— Your objective —
Filter the material below down to the lines containing the word "Gestión".

※

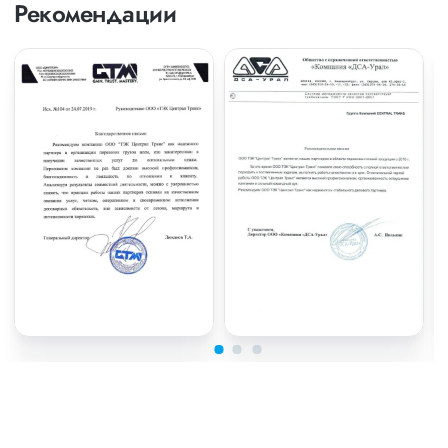
Рекомендации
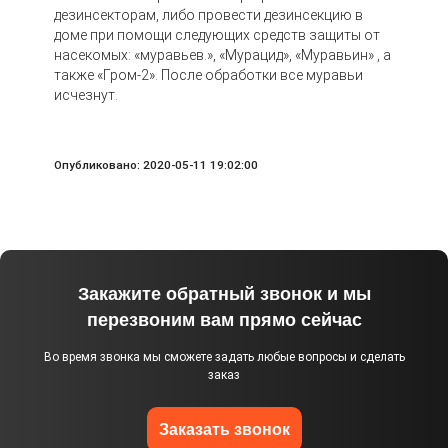
дезинсекторам, либо провести дезинсекцию в
доме при помощи следующих средств защиты от
насекомых: «муравьев.», «Мурацид», «Муравьин» , а
также «Гром-2». После обработки все муравьи
исчезнут.
Опубликовано: 2020-05-11 19:02:00
Закажите обратный звонок и мы
перезвоним вам прямо сейчас
Во время звонка мы сможете задать любые вопросы и сделать
заказ
Заказать звонок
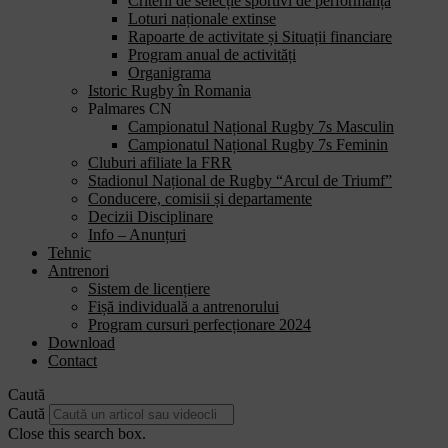
Criterii de selecție sportivi de performanță
Loturi naționale extinse
Rapoarte de activitate și Situații financiare
Program anual de activități
Organigrama
Istoric Rugby în Romania
Palmares CN
Campionatul Național Rugby 7s Masculin
Campionatul Național Rugby 7s Feminin
Cluburi afiliate la FRR
Stadionul Național de Rugby “Arcul de Triumf”
Conducere, comisii și departamente
Decizii Disciplinare
Info – Anunțuri
Tehnic
Antrenori
Sistem de licențiere
Fișă individuală a antrenorului
Program cursuri perfecționare 2024
Download
Contact
Caută
Caută
Close this search box.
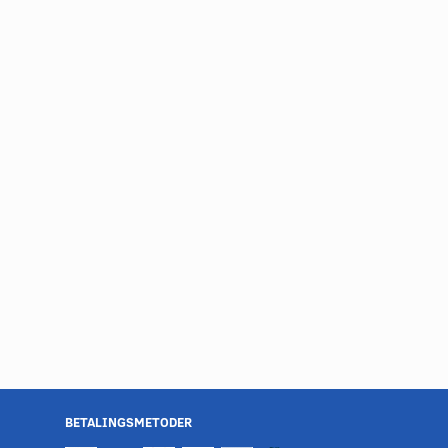
BETALINGSMETODER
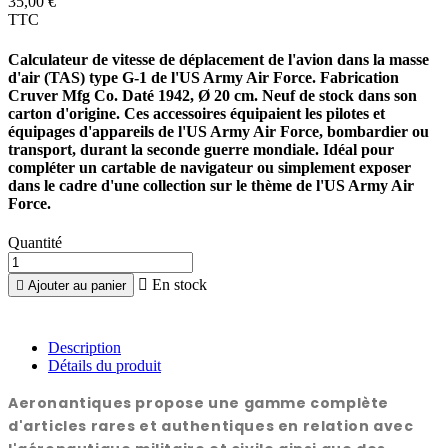
35,00 €
TTC
Calculateur de vitesse de déplacement de l'avion dans la masse
d'air (TAS) type G-1 de l'US Army Air Force. Fabrication
Cruver Mfg Co. Daté 1942, Ø 20 cm. Neuf de stock dans son
carton d'origine. Ces accessoires équipaient les pilotes et
équipages d'appareils de l'US Army Air Force, bombardier ou
transport, durant la seconde guerre mondiale. Idéal pour
compléter un cartable de navigateur ou simplement exposer
dans le cadre d'une collection sur le thème de l'US Army Air
Force.
Quantité

En stock

Ajouter au panier
Description
Détails du produit
Aeronantiques propose une gamme complète
d'articles rares et authentiques en relation avec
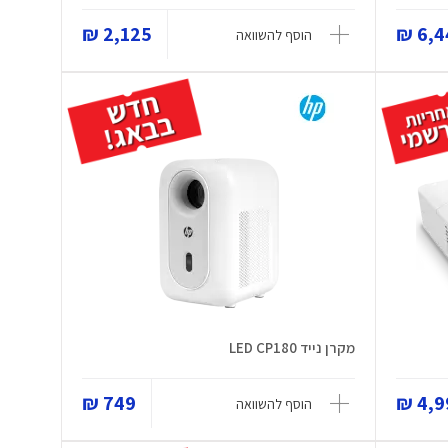
2,125 ₪
6,44
הוסף להשוואה
מקרן נייד LED CP180
749 ₪
4,99
הוסף להשוואה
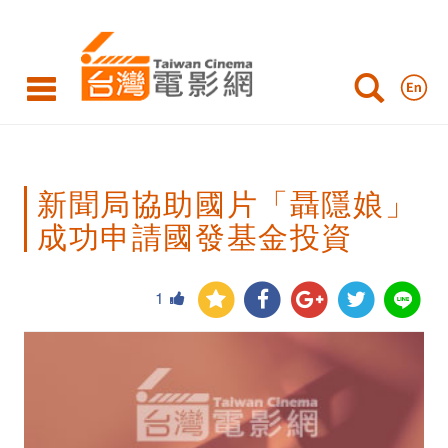
新
聞
局
協
助
新聞局協助國片「聶隱娘」
國
成功申請國發基金投資
片
「聶
1
隱
娘」
成
功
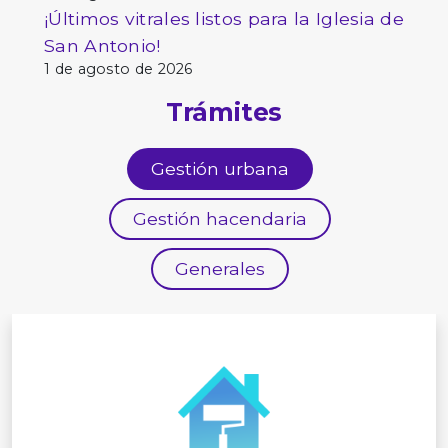
¡Últimos vitrales listos para la Iglesia de
San Antonio!
1 de agosto de 2026
Trámites
Gestión urbana
Gestión hacendaria
Generales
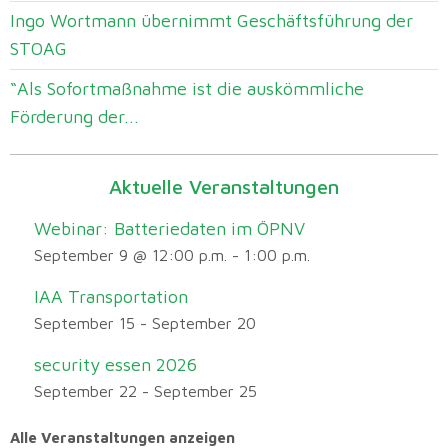
Ingo Wortmann übernimmt Geschäftsführung der
STOAG
“Als Sofortmaßnahme ist die auskömmliche
Förderung der...
Aktuelle Veranstaltungen
Webinar: Batteriedaten im ÖPNV
September 9 @ 12:00 p.m.
-
1:00 p.m.
IAA Transportation
September 15
-
September 20
security essen 2026
September 22
-
September 25
Alle Veranstaltungen anzeigen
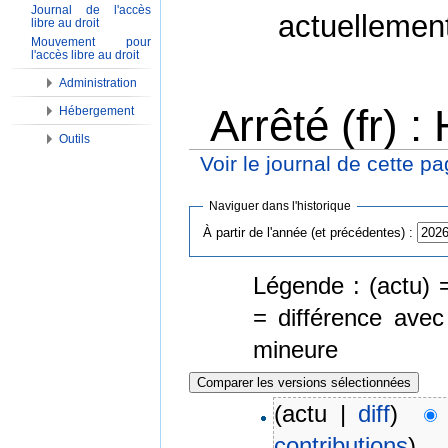
Journal de l'accès
actuellemen
libre au droit
Mouvement pour
l'accès libre au droit
Administration
Arrêté (fr) 
Hébergement
Outils
Voir le journal de cette p
Aller à :
Navigation
,
Rechercher
Naviguer dans l'historique
À partir de l'année (et précédentes) :
Légende : (actu) =
= différence avec
mineure
(actu |
diff
)
contributions
)
‎
. .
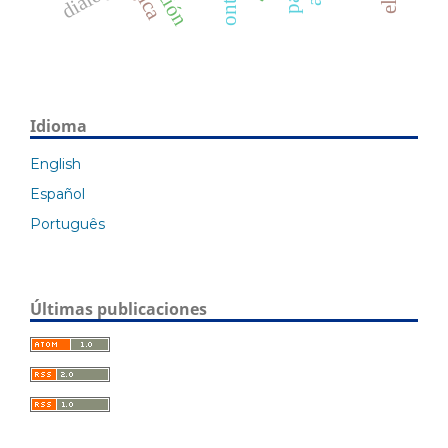
Idioma
English
Español
Português
Últimas publicaciones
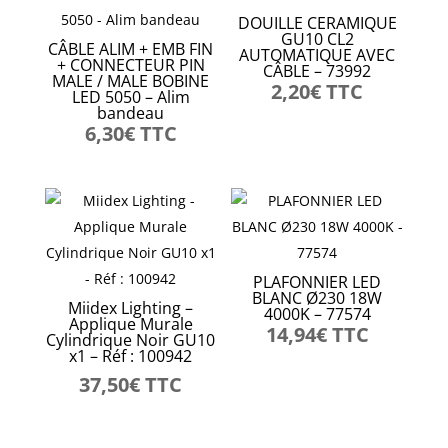
DOUILLE CERAMIQUE
GU10 CL2
CÂBLE ALIM + EMB FIN
AUTOMATIQUE AVEC
+ CONNECTEUR PIN
CÂBLE – 73992
MALE / MALE BOBINE
2,20
€
TTC
LED 5050 – Alim
bandeau
6,30
€
TTC
PLAFONNIER LED
BLANC Ø230 18W
Miidex Lighting –
4000K – 77574
Applique Murale
14,94
€
TTC
Cylindrique Noir GU10
x1 – Réf : 100942
37,50
€
TTC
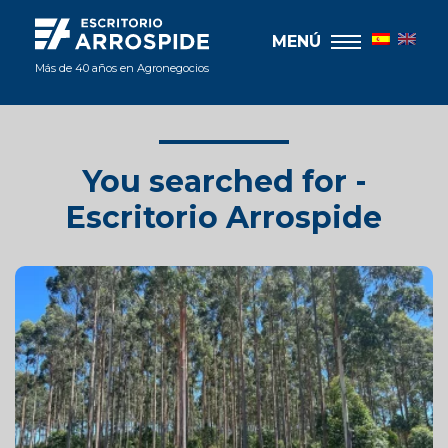
MENÚ
Más de 40 años en Agronegocios
You searched for -
Escritorio Arrospide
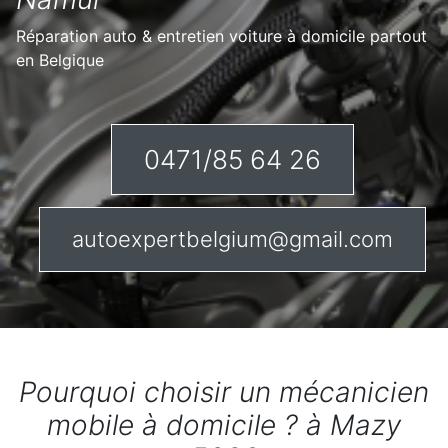
Réparation auto & entretien voiture à domicile partout
en Belgique
0471/85 64 26
autoexpertbelgium@gmail.com
Pourquoi choisir un mécanicien
mobile à domicile ? à Mazy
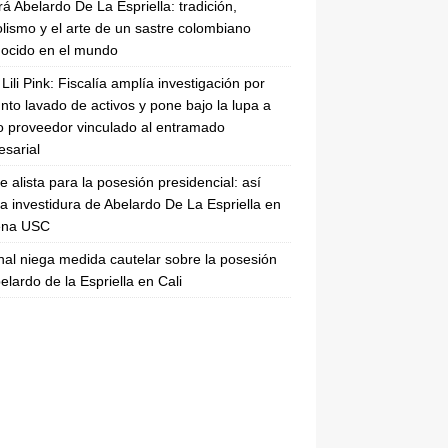
rá Abelardo De La Espriella: tradición,
lismo y el arte de un sastre colombiano
ocido en el mundo
Lili Pink: Fiscalía amplía investigación por
nto lavado de activos y pone bajo la lupa a
 proveedor vinculado al entramado
sarial
se alista para la posesión presidencial: así
la investidura de Abelardo De La Espriella en
rena USC
nal niega medida cautelar sobre la posesión
elardo de la Espriella en Cali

※

— Written answer —
Gestión urbana
Gestión hacendaria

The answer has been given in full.